A Table component appears within the Topic component and, the Table Configuration dialog opens.
In the Table Configuration dialog, enter “users_table” in the Name textbox.
In the Value Format dropdown, select JSON.
In the Columns for the table textbox, enter the following SQL:
id VARCHAR PRIMARY KEY
Click Add Columns for the table and in the textbox, enter the following SQL:
REGISTERTIME BIGINT
Repeat the previous step for the following column definitions:
USERID STRING REGIONID STRING GENDER STRING
Your table configration should resemble:
Click Save.
The Topic component updates with the table name.
The start of the pipeline is defined, with a pageviews stream and a users table fed by corresponding Datagen source connectors.
Step 6: Join the stream and table¶
With pageviews_stream
and users_table
defined, you can join them
to produce an enriched stream that has pageviews per user messages.
In the Components menu, click Join.
A Join query appears on the canvas, and the Configuration dialog opens.
From users_table, drag an arrow to the Join component.
From pageviews_stream, drag an arrow to the Join component.
In the Join component, click Configure.
The Join Configuration dialog opens.
In the Reference to the left input source dropdown, Select pageviews_stream.
In the Alias of the left input source field, enter “p”.
In the Reference to the input source dropdown, select users_table.
In the Alias of the input source field, enter “u”.
In the Join Type dropdown, select LEFT OUTER.
In the Join on clause textbox, enter the following SQL:
p.userid = u.id
Your join configuration should resemble:
Click Save.
The query component displays a red error triangle because it requires a stream, table, or another query component for its output. In the next step, you add a sink topic with a corresponding stream for the filter output.
Step 7: Define the join topic¶
The join query requires a sink topic for the joined messages. In this step, you
define a user_pageviews
topic for the query results.
Hover over the Join component and click +.
A context menu appears showing the components that accept join results as an input.
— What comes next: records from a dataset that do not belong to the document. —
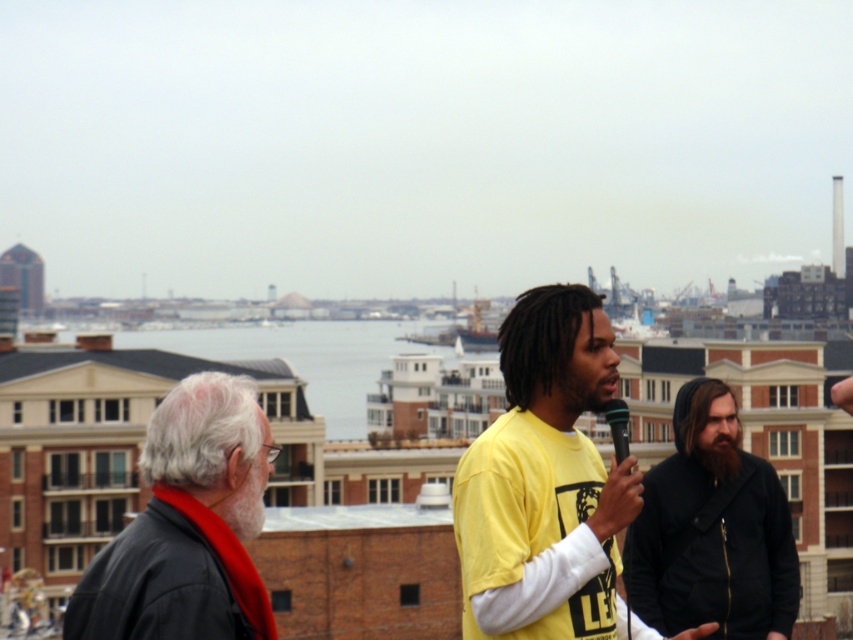 Does black leather jacket at left have a greater width compared to black matte microphone at center?

Correct, the width of black leather jacket at left exceeds that of black matte microphone at center.

Is black leather jacket at left shorter than black matte microphone at center?

Incorrect, black leather jacket at left's height does not fall short of black matte microphone at center's.

Where is `black leather jacket at left`? The image size is (853, 640). black leather jacket at left is located at coordinates (x=189, y=525).

Who is more forward, (x=711, y=541) or (x=622, y=401)?

Positioned in front is point (x=622, y=401).

Is point (625, 552) less distant than point (613, 440)?

Yes.

Which is in front, point (732, 429) or point (618, 404)?

Point (618, 404) is more forward.

Locate an element on the screen. This screenshot has width=853, height=640. black hoodie at center is located at coordinates (712, 529).

Can you confirm if yellow matte shirt at center is smaller than black leather jacket at left?

Correct, yellow matte shirt at center occupies less space than black leather jacket at left.

Can you confirm if yellow matte shirt at center is shorter than black leather jacket at left?

Yes.

Between point (575, 394) and point (113, 548), which one is positioned in front?

Point (113, 548) is more forward.

Image resolution: width=853 pixels, height=640 pixels. Find the location of `yellow matte shirt at center`. yellow matte shirt at center is located at coordinates (544, 480). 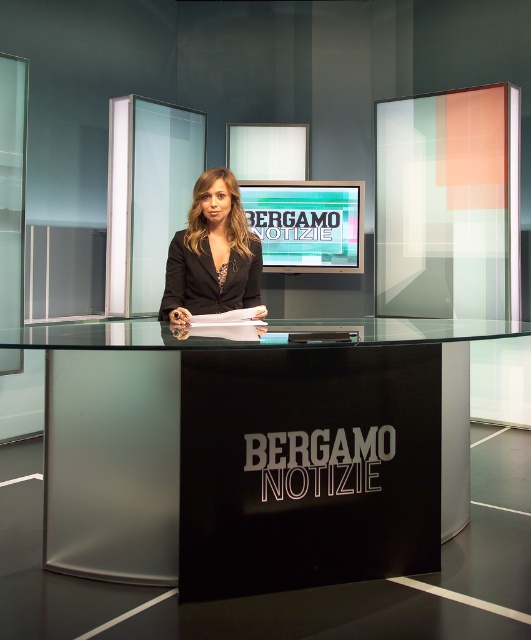 Question: Does transparent glass table at center have a smaller size compared to matte black blazer at center?

Choices:
 (A) yes
 (B) no

Answer: (B)

Question: Is transparent glass table at center thinner than matte black blazer at center?

Choices:
 (A) no
 (B) yes

Answer: (A)

Question: Which of the following is the closest to the observer?

Choices:
 (A) transparent glass table at center
 (B) matte black blazer at center

Answer: (A)

Question: Is transparent glass table at center to the right of matte black blazer at center from the viewer's perspective?

Choices:
 (A) yes
 (B) no

Answer: (A)

Question: Among these points, which one is farthest from the camera?

Choices:
 (A) (89, 353)
 (B) (226, 209)

Answer: (B) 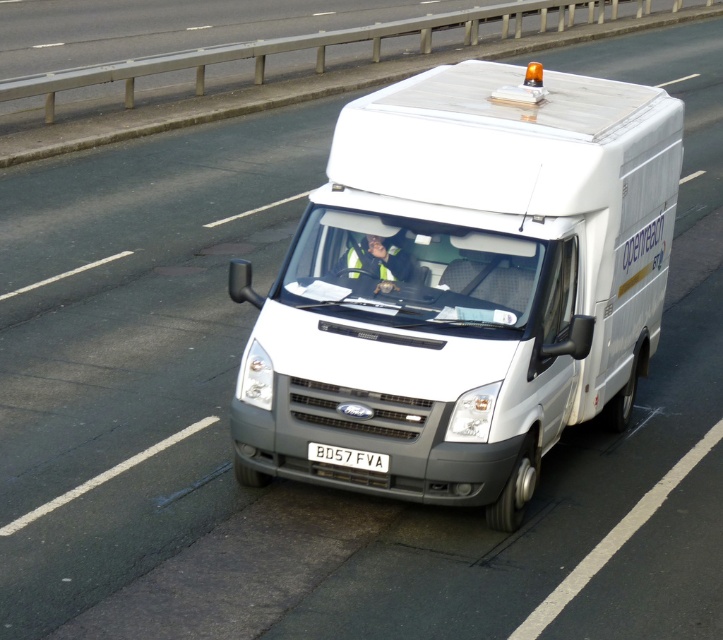 You are a pedestrian standing on the sidewalk and looking at the white matte van at center and the white plastic license plate at center. Which object is higher from the ground?

The white matte van at center is above the white plastic license plate at center, so the white matte van at center is higher from the ground.

You are a pedestrian standing on the sidewalk. You see a white matte van at center and a white plastic license plate at center. Which object is closer to the right side of the road?

The white matte van at center is to the right of the white plastic license plate at center, so the van is closer to the right side of the road. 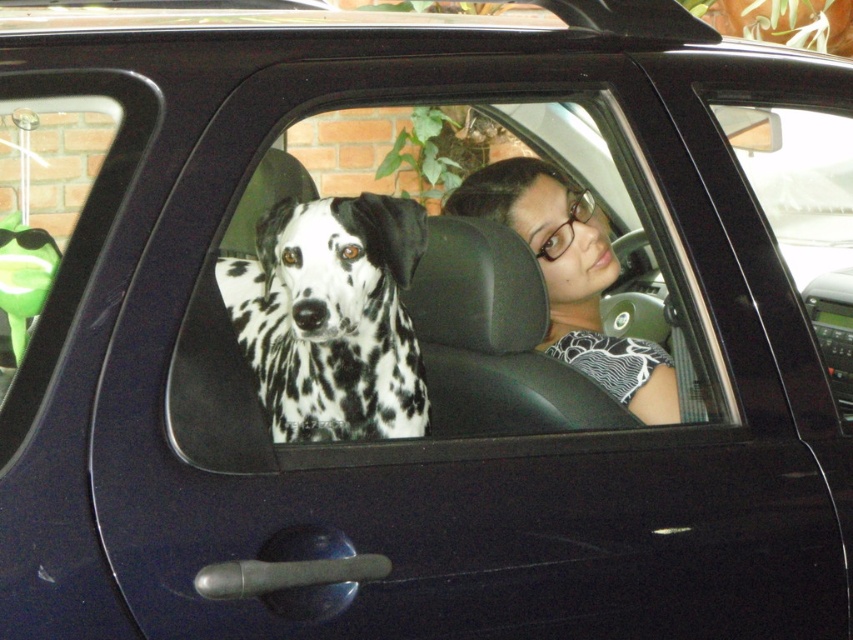 In the scene shown: What are the coordinates of the black leather car window at center?

The black leather car window at center is located at coordinates point (425, 365).

You are standing outside the car looking in through the driver side window. There is a point at center labeled point (425,365). Is that point located on the black leather car window?

Yes, the point at (425,365) is located on the black leather car window at center as described.

You are a delivery robot with a 20 inch wide package. You need to place this package between the black and white spotted dog at center and the matte black shirt at center in the car. Can you fit the package between them?

The black and white spotted dog at center and the matte black shirt at center are 21.33 inches apart. Since the package is 20 inches wide, it can fit between them with 1.33 inches of space remaining. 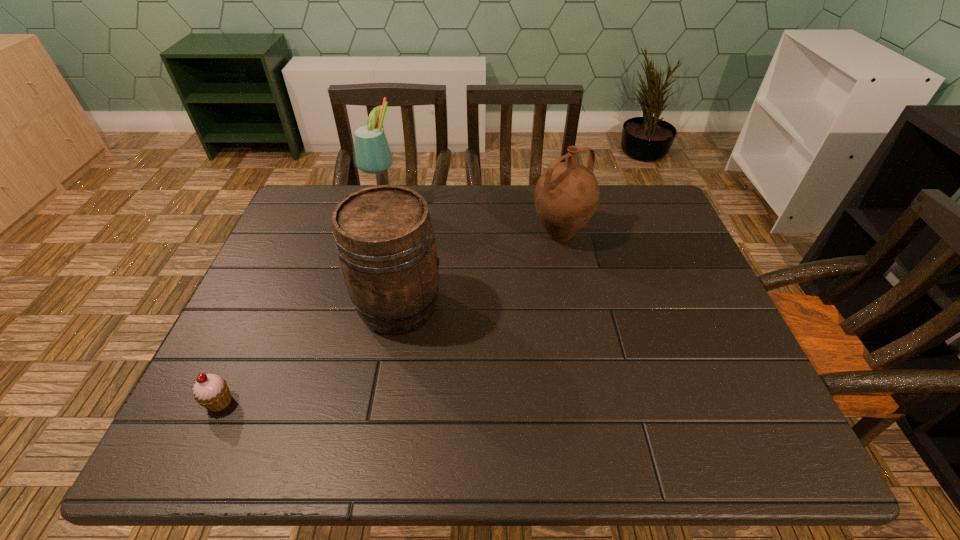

In the context menu, click Stream.
A Topic component appears, and the stream configuration dialog opens.
Name the stream “user_pageviews” and click Save.
Click the topic component to open the configurtion dialog.
Name the topic “user_pageviews_topic”. Click Save.
The join pipeline is ready to activate.
Step 8: Activate the pipeline¶
When all components show the Activated state, click the user_pageviews topic, and in the details view, click Messages.
The joined messages appear, showing the pageviews stream enriched with data from the users table.
Step 9: Deactivate the pipeline¶
To avoid incurring costs, click Deactivate pipeline to delete all resources created by the pipeline.
When you deactivate a pipeline, you have the option of retaining or deleting topics in the pipeline.
-
The Pipeline Settings dialog opens.
Click Deactivate pipeline to delete all resources created by the pipeline.
The Revert pipeline to draft? dialog appears. Click the dropdowns to delete or retain the listed topics. For this example, keep the Delete settings.
Click Confirm and revert to draft to deactivate the pipeline and delete topics.
Step 10: Delete the pipeline¶
When all components have completed deactivation, you can delete the pipeline safely.
Click the settings icon.
The Pipeline Settings dialog opens.
Click Delete pipeline. In the Delete pipeline dialog, enter “confirm” and click Confirm.
The pipeline and associated resources are deleted. You are returned to the Pipelines list.